Thursday, August 12, 2010

AHHH!!!!!

OH MY GOSH!!!!! "GOOD FORM," BAFFLES ME! I HAD TO READ THIS CHAPTER ATLEAST THREE TIMES. I'M TRYING TO FIT ALL OF THE PIECES TOGETHER...THIS IS WHAT I HAVE SO FAR:

"What stories can do, I guess, is make things present. I can look at things I never looked at. I can attach faces to grief and love and pity and God. I can be brave. I can make myself feel again," (page 172).
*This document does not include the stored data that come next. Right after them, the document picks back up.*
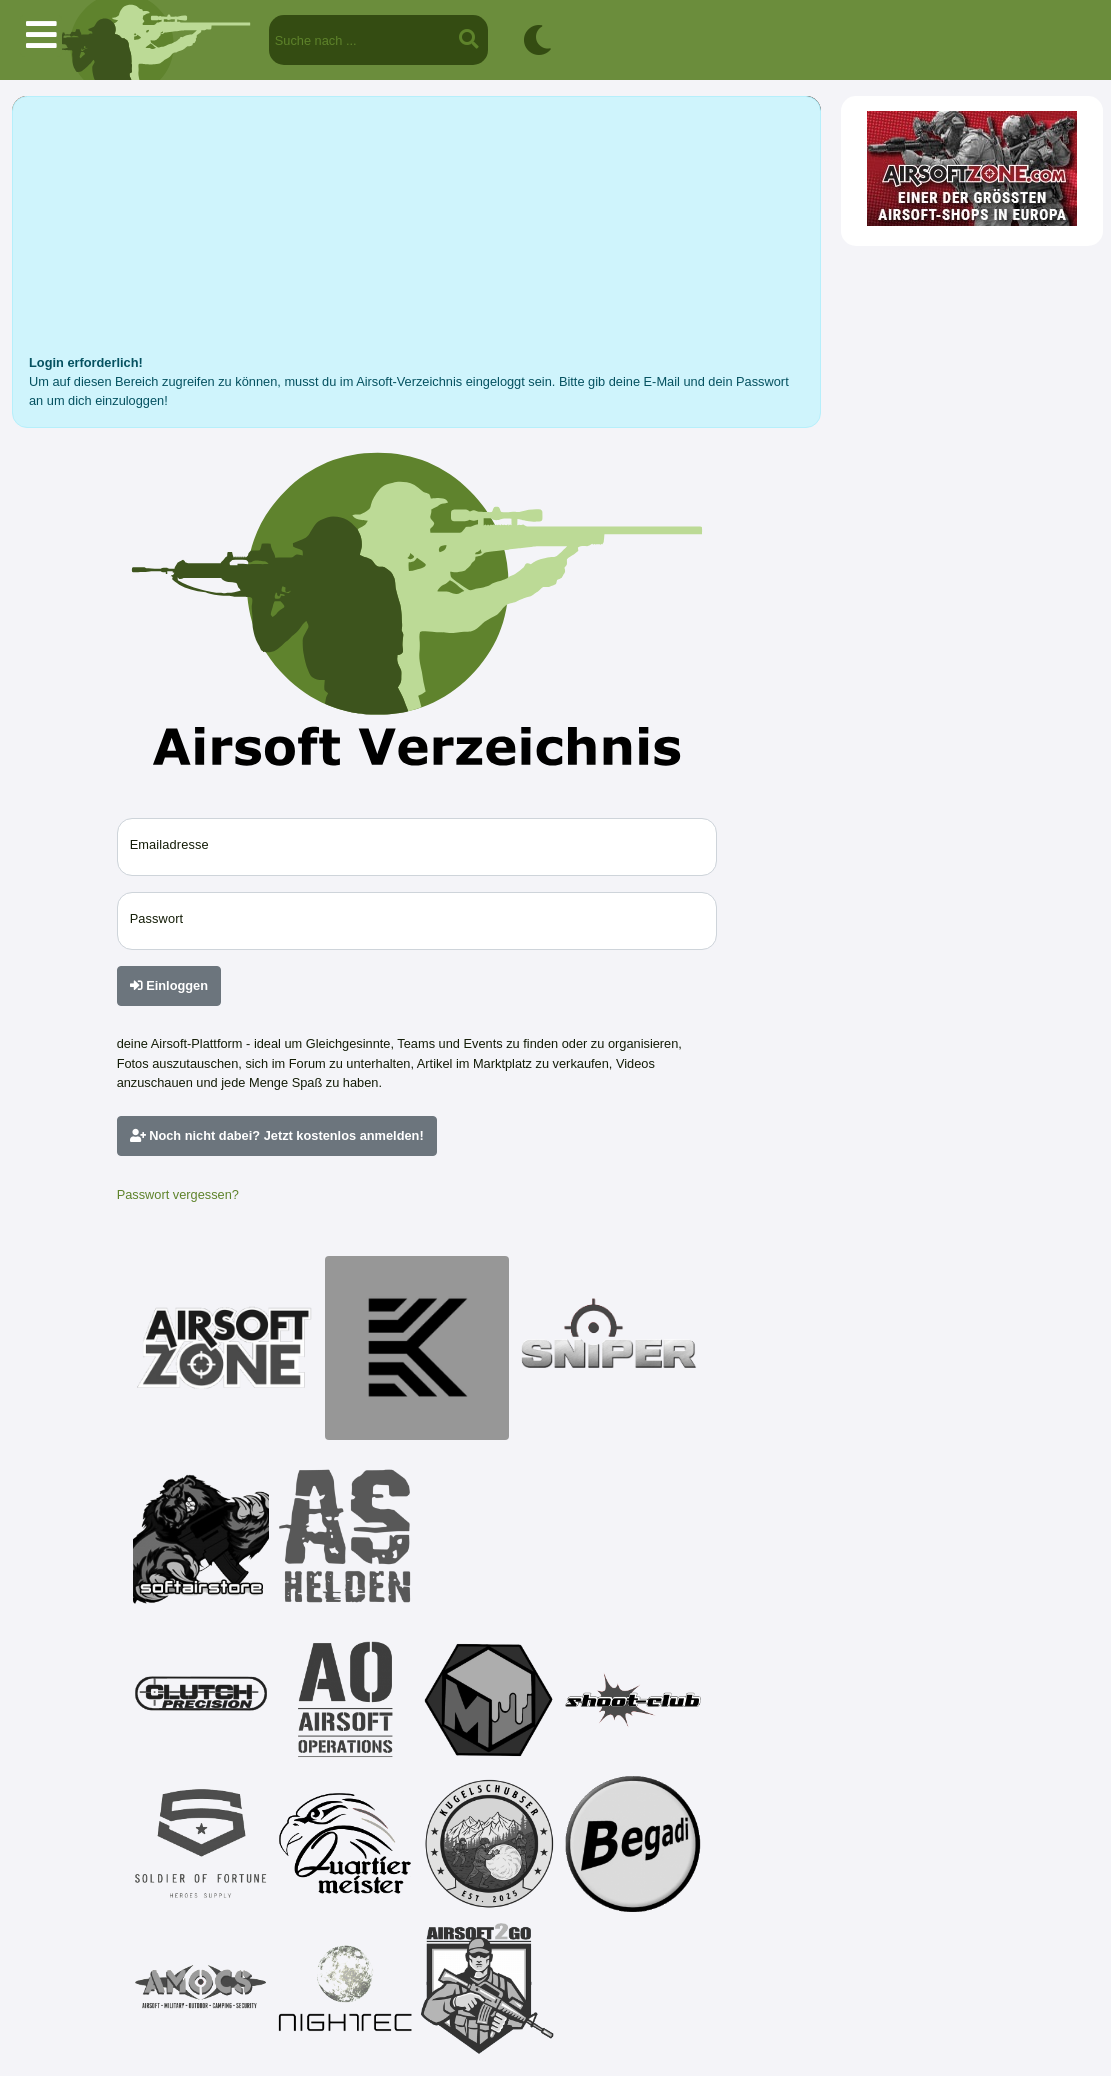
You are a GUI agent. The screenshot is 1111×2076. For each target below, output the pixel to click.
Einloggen (169, 985)
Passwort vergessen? (178, 1194)
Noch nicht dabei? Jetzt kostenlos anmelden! (277, 1135)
Okay, so let me sort this out a bit. He did not, in all actuality, kill a man. However, because he saw a man dead, he felt responsible. But actually, he did not SEE the man because he did not have the courage to look, so he made up a story in which he can put a name to a face in order to cope with what happened. So, in his stories, he can be the person that he wishes he was during the accident. He can be everything he is not. This is situational irony at its best! I knew there was something special about the chapter when I was reading it because of the repetition O'Brien uses. He says that, "story-truth is truer sometimes than happening-truth," (page 171). This confuses me. Does he say that because he has convinced himself that the story-truth is what actually happened? Or, is it because that is what he wants people to believe happened? Somebody help me sort this mess out!


P.S. I love this book!!!

1 comment:

  1. I think story-truth = emotional truth, as opposed to happening truth = factual truth. Sometimes the true facts don't express the true emotion.